» **Your task**
Lines with the word "Finn" are the ones wanted. Copy each of them from the entries below.

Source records
+-------+

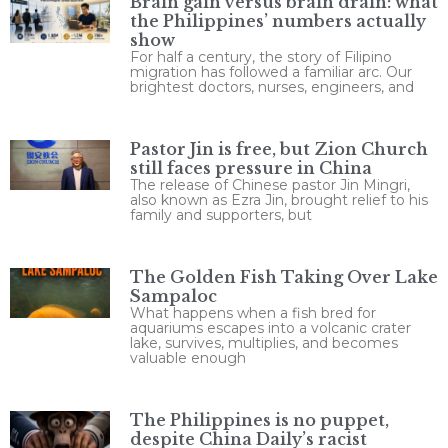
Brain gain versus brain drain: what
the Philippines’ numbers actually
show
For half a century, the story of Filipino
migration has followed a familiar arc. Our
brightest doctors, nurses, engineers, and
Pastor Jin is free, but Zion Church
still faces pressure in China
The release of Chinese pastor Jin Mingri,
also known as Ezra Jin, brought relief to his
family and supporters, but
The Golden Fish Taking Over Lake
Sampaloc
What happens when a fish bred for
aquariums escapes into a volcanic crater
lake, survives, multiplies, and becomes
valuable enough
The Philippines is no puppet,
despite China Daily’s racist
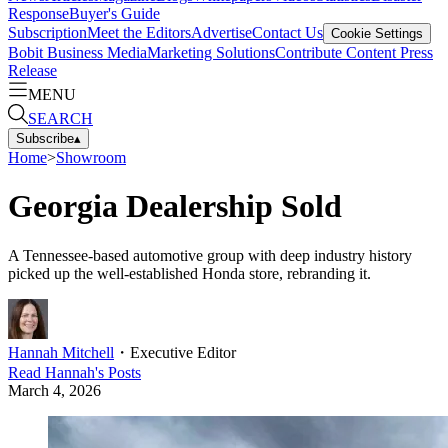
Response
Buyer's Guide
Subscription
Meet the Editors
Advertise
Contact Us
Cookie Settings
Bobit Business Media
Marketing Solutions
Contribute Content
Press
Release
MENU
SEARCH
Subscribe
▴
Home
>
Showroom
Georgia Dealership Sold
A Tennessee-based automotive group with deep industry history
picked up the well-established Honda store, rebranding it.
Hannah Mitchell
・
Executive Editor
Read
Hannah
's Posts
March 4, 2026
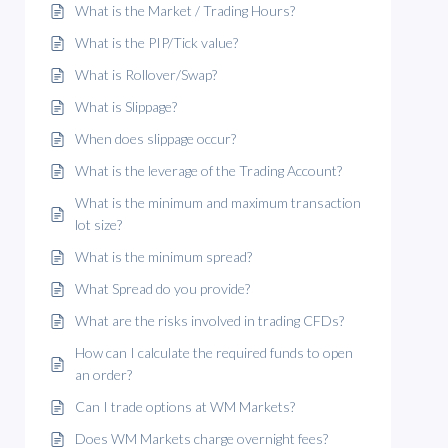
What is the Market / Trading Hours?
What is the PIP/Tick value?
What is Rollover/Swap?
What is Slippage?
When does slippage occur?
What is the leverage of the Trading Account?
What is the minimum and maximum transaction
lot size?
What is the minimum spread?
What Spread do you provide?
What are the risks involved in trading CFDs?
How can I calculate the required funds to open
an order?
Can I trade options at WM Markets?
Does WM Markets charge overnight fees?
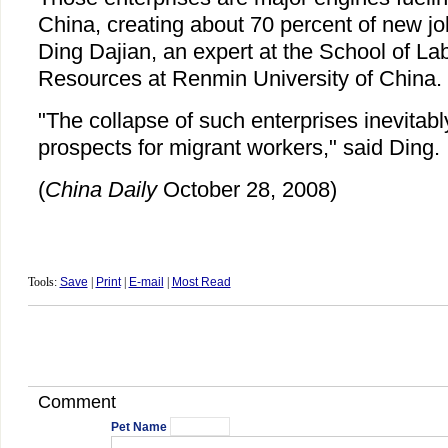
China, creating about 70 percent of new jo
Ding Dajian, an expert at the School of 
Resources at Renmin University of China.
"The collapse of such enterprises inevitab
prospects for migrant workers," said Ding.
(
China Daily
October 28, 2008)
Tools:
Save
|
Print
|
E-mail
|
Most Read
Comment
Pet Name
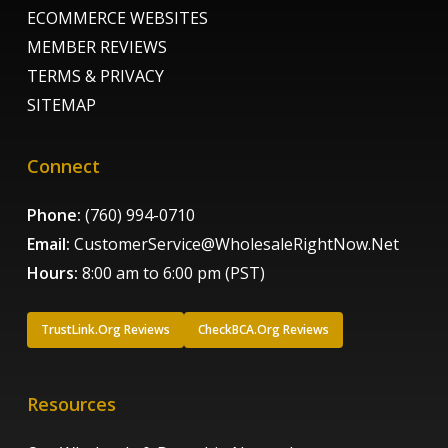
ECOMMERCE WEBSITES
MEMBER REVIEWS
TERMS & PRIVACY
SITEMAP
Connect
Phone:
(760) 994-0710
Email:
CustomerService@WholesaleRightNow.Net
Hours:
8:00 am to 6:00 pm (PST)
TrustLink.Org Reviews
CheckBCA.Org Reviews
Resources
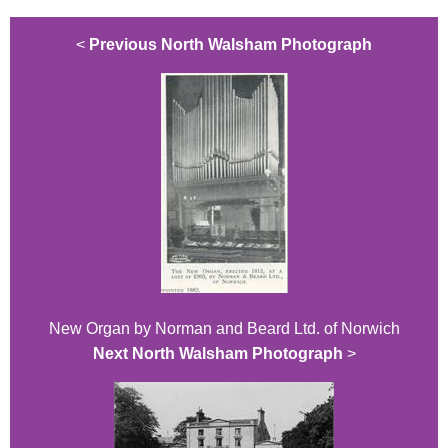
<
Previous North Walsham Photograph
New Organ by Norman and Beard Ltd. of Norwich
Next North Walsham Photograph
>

+-------+

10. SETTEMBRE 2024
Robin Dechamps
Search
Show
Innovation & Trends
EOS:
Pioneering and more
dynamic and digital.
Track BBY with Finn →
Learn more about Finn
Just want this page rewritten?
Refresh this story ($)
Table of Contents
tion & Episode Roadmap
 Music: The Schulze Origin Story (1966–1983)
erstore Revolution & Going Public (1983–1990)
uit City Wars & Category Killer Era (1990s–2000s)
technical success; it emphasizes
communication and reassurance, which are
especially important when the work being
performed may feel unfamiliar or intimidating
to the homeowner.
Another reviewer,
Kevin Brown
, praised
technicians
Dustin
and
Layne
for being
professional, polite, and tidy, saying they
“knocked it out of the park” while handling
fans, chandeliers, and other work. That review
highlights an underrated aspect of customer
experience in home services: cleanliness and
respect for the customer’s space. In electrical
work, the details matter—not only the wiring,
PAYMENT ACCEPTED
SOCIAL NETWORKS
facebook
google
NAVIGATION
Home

+-------+

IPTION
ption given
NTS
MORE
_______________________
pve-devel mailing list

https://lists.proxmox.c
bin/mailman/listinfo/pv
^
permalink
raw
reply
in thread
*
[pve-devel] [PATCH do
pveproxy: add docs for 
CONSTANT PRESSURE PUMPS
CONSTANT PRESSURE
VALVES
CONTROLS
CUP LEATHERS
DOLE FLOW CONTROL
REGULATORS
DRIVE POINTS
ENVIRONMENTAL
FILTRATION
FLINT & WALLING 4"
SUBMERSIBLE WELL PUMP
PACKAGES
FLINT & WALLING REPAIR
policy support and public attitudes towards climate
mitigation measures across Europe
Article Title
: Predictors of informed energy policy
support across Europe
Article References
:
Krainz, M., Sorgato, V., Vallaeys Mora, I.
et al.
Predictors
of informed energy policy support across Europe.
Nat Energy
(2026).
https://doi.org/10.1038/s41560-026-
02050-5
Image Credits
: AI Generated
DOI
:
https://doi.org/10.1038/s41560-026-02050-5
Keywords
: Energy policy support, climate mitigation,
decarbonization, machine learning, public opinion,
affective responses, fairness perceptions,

+-------+

» **Result**
Track BBY with Finn →
Learn more about Finn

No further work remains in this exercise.